WHAT THE TASK REQUIRES: Would you repeat every line of the material exactly?

==== SOURCE RECORDS ====

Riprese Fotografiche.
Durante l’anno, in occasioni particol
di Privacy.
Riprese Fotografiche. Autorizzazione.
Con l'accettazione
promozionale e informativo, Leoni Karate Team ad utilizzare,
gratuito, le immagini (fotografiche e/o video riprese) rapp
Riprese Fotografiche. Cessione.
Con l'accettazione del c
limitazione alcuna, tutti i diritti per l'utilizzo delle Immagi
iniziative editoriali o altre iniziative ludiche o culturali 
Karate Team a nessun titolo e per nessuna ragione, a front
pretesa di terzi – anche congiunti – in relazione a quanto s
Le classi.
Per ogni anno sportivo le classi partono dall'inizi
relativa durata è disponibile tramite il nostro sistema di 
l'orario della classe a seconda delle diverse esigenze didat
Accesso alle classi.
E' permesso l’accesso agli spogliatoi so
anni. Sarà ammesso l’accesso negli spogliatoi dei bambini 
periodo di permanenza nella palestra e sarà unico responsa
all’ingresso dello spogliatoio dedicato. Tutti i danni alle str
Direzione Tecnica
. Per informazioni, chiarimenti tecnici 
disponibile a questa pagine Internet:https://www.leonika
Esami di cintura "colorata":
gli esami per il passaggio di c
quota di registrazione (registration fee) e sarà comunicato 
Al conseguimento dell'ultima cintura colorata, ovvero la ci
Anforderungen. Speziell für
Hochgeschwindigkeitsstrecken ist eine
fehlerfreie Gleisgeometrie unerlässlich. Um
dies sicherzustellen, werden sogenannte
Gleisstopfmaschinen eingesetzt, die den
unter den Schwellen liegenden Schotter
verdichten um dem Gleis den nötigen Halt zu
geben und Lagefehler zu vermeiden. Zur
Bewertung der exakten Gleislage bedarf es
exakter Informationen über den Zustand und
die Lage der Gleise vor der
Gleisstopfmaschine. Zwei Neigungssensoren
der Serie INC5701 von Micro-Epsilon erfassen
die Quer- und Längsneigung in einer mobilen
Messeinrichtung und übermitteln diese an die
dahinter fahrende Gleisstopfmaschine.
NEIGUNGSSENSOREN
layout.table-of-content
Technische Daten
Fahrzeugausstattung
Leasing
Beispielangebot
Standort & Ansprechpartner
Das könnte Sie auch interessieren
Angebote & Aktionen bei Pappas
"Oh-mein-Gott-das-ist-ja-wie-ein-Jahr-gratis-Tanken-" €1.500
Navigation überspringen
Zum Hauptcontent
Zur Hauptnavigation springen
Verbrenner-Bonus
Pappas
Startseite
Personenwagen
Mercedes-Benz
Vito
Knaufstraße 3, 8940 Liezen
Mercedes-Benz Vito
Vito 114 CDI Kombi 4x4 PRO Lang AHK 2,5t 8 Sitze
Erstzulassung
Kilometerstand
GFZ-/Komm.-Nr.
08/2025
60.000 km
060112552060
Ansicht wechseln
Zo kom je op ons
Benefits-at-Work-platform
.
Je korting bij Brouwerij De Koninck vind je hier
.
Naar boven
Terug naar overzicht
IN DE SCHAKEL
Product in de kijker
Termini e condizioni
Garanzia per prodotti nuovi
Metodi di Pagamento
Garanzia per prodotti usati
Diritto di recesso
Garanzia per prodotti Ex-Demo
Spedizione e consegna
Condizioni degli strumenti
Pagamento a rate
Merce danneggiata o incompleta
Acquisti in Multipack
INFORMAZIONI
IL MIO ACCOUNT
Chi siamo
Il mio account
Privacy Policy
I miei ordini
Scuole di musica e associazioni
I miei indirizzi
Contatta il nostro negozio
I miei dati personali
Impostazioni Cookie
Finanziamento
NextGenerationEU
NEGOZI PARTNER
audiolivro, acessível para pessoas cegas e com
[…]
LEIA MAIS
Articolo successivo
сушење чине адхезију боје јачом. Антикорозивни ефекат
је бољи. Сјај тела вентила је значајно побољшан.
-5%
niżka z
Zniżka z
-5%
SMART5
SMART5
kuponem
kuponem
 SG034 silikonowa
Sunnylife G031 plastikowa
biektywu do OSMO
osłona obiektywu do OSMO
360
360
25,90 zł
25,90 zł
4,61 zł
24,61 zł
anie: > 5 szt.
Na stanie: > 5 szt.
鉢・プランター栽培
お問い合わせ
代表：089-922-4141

====

ANSWER TO THIS EXERCISE:
Riprese Fotografiche.
Durante l’anno, in occasioni particol
di Privacy.
Riprese Fotografiche. Autorizzazione.
Con l'accettazione
promozionale e informativo, Leoni Karate Team ad utilizzare,
gratuito, le immagini (fotografiche e/o video riprese) rapp
Riprese Fotografiche. Cessione.
Con l'accettazione del c
limitazione alcuna, tutti i diritti per l'utilizzo delle Immagi
iniziative editoriali o altre iniziative ludiche o culturali 
Karate Team a nessun titolo e per nessuna ragione, a front
pretesa di terzi – anche congiunti – in relazione a quanto s
Le classi.
Per ogni anno sportivo le classi partono dall'inizi
relativa durata è disponibile tramite il nostro sistema di 
l'orario della classe a seconda delle diverse esigenze didat
Accesso alle classi.
E' permesso l’accesso agli spogliatoi so
anni. Sarà ammesso l’accesso negli spogliatoi dei bambini 
periodo di permanenza nella palestra e sarà unico responsa
all’ingresso dello spogliatoio dedicato. Tutti i danni alle str
Direzione Tecnica
. Per informazioni, chiarimenti tecnici 
disponibile a questa pagine Internet:https://www.leonika
Esami di cintura "colorata":
gli esami per il passaggio di c
quota di registrazione (registration fee) e sarà comunicato 
Al conseguimento dell'ultima cintura colorata, ovvero la ci
Anforderungen. Speziell für
Hochgeschwindigkeitsstrecken ist eine
fehlerfreie Gleisgeometrie unerlässlich. Um
dies sicherzustellen, werden sogenannte
Gleisstopfmaschinen eingesetzt, die den
unter den Schwellen liegenden Schotter
verdichten um dem Gleis den nötigen Halt zu
geben und Lagefehler zu vermeiden. Zur
Bewertung der exakten Gleislage bedarf es
exakter Informationen über den Zustand und
die Lage der Gleise vor der
Gleisstopfmaschine. Zwei Neigungssensoren
der Serie INC5701 von Micro-Epsilon erfassen
die Quer- und Längsneigung in einer mobilen
Messeinrichtung und übermitteln diese an die
dahinter fahrende Gleisstopfmaschine.
NEIGUNGSSENSOREN
layout.table-of-content
Technische Daten
Fahrzeugausstattung
Leasing
Beispielangebot
Standort & Ansprechpartner
Das könnte Sie auch interessieren
Angebote & Aktionen bei Pappas
"Oh-mein-Gott-das-ist-ja-wie-ein-Jahr-gratis-Tanken-" €1.500
Navigation überspringen
Zum Hauptcontent
Zur Hauptnavigation springen
Verbrenner-Bonus
Pappas
Startseite
Personenwagen
Mercedes-Benz
Vito
Knaufstraße 3, 8940 Liezen
Mercedes-Benz Vito
Vito 114 CDI Kombi 4x4 PRO Lang AHK 2,5t 8 Sitze
Erstzulassung
Kilometerstand
GFZ-/Komm.-Nr.
08/2025
60.000 km
060112552060
Ansicht wechseln
Zo kom je op ons
Benefits-at-Work-platform
.
Je korting bij Brouwerij De Koninck vind je hier
.
Naar boven
Terug naar overzicht
IN DE SCHAKEL
Product in de kijker
Termini e condizioni
Garanzia per prodotti nuovi
Metodi di Pagamento
Garanzia per prodotti usati
Diritto di recesso
Garanzia per prodotti Ex-Demo
Spedizione e consegna
Condizioni degli strumenti
Pagamento a rate
Merce danneggiata o incompleta
Acquisti in Multipack
INFORMAZIONI
IL MIO ACCOUNT
Chi siamo
Il mio account
Privacy Policy
I miei ordini
Scuole di musica e associazioni
I miei indirizzi
Contatta il nostro negozio
I miei dati personali
Impostazioni Cookie
Finanziamento
NextGenerationEU
NEGOZI PARTNER
audiolivro, acessível para pessoas cegas e com
[…]
LEIA MAIS
Articolo successivo
сушење чине адхезију боје јачом. Антикорозивни ефекат
је бољи. Сјај тела вентила је значајно побољшан.
-5%
niżka z
Zniżka z
-5%
SMART5
SMART5
kuponem
kuponem
 SG034 silikonowa
Sunnylife G031 plastikowa
biektywu do OSMO
osłona obiektywu do OSMO
360
360
25,90 zł
25,90 zł
4,61 zł
24,61 zł
anie: > 5 szt.
Na stanie: > 5 szt.
鉢・プランター栽培
お問い合わせ
代表：089-922-4141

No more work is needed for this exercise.